Greenberg D A
Department of Psychiatry, Mount Sinai Medical Center, New York, New York 10029.
Genet Epidemiol. 1990;7(6):467-79. doi: 10.1002/gepi.1370070608.
What happens to the results of linkage analysis when one assumes that a disease results from a single genetic locus with reduced penetrance when the actual cause is two epistatically interacting loci? We wanted to (1) determine whether assuming the correct mode of inheritance at the linked locus leads to a higher lod score than assuming the incorrect mode of inheritance irrespective of penetrance assumptions and (2) determine whether it is possible to estimate the apparent penetrance due to the second, unlinked locus from the linkage data. Linkage data were simulated under three different two-locus models. Different "penetrances" were simulated by using different disease allele frequencies at the unlinked locus. Data were then analyzed assuming a single locus with reduced penetrance. The maximum lod score was maximized with respect to penetrance (LVP curves). We found that if there were enough data, assuming the correct (i.e., generating) mode of inheritance at the linked locus always led to a higher lod score than assuming the incorrect mode of inheritance no matter what the penetrance assumption. In contrast to the case where reduced penetrance is due to random factors, the estimate of the apparent penetrance (the "penetrance" due to the second locus) was biased, thus making any estimation of the gene frequency at the second locus doubtful. The ability to detect linkage was apparently not affected when the effects of the second locus were treated as random reduced penetrance. The results suggest that analyzing the data under the assumption of a single-locus model with reduced penetrance rather than a two-locus model will not substantially decrease the ability to establish linkage nor will it affect determining the mode of inheritance at the linked locus from the linkage data.

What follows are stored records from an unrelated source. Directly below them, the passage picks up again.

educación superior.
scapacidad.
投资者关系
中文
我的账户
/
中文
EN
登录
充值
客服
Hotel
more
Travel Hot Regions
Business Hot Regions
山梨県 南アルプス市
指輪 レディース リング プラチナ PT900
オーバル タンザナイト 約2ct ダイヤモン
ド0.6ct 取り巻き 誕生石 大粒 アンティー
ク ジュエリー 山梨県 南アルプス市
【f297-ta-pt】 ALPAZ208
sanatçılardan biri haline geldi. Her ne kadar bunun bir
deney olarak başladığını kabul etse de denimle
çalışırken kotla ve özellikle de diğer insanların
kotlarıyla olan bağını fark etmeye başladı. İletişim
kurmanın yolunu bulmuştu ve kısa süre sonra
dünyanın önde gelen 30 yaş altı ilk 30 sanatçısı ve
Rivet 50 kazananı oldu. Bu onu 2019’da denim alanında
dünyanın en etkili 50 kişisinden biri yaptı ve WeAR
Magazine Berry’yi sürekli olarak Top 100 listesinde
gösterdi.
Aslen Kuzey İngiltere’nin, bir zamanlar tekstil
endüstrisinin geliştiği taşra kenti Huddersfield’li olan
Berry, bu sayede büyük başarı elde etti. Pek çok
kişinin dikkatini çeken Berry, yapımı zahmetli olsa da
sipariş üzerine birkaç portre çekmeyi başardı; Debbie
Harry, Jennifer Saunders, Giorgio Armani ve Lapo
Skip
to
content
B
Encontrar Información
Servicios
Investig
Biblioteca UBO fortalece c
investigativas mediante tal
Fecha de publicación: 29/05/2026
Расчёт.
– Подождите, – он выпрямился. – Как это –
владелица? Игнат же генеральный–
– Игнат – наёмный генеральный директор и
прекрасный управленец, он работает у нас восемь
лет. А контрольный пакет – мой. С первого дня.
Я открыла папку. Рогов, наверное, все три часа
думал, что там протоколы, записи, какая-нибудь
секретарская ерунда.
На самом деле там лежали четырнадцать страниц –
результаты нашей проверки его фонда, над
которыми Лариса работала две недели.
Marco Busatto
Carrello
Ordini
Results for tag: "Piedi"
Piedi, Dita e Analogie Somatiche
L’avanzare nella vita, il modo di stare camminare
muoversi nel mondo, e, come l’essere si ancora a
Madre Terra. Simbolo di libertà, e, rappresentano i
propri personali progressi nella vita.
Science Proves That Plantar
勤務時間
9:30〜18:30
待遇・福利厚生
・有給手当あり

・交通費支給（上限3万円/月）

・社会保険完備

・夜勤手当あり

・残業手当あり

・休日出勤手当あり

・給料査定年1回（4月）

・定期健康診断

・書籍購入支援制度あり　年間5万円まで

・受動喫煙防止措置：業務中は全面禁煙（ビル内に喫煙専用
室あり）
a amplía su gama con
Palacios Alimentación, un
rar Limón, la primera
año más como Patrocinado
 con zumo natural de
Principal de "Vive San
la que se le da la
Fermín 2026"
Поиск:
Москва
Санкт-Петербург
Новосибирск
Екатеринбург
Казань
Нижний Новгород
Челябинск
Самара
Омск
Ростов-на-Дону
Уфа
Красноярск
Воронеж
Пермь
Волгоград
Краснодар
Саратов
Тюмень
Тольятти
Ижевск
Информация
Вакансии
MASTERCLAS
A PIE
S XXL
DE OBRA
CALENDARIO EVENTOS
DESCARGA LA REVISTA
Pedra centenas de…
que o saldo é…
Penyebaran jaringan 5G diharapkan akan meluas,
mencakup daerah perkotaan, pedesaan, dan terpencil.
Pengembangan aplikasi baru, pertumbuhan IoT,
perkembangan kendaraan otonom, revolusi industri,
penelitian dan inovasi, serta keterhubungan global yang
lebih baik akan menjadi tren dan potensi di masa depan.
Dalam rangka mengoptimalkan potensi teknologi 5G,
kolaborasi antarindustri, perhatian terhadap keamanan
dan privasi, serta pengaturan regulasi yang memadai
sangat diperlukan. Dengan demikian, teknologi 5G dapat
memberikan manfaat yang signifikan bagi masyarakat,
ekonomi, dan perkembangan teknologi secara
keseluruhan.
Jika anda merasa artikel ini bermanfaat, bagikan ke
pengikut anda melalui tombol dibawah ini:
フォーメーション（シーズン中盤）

当实际病因是两个上位性相互作用基因座,而假设疾病由一个外显率降低的单基因座导致时,连锁分析的结果会怎样?我们想要:(1)确定在连锁基因座假设正确的遗传模式是否比假设错误的遗传模式能得到更高的对数优势分数(lod score),而不考虑外显率假设;(2)确定是否有可能从连锁数据中估计由于第二个非连锁基因座导致的表观外显率。在三种不同的双基因座模型下模拟连锁数据。通过在非连锁基因座使用不同的疾病等位基因频率来模拟不同的“外显率”。然后假设一个外显率降低的单基因座来分析数据。相对于外显率最大化最大对数优势分数(LVP曲线)。我们发现,如果有足够的数据,在连锁基因座假设正确(即产生数据的)遗传模式总是比假设错误的遗传模式能得到更高的对数优势分数,无论外显率假设如何。与外显率降低是由于随机因素的情况相反,表观外显率(由于第二个基因座导致的“外显率”)的估计存在偏差,因此使得对第二个基因座基因频率的任何估计都值得怀疑。当将第二个基因座的效应视为随机降低的外显率时,检测连锁的能力显然不受影响。结果表明:在假设一个外显率降低的单基因座模型而非双基因座模型下来分析数据,不会大幅降低建立连锁的能力,也不会影响从连锁数据确定连锁基因座的遗传模式。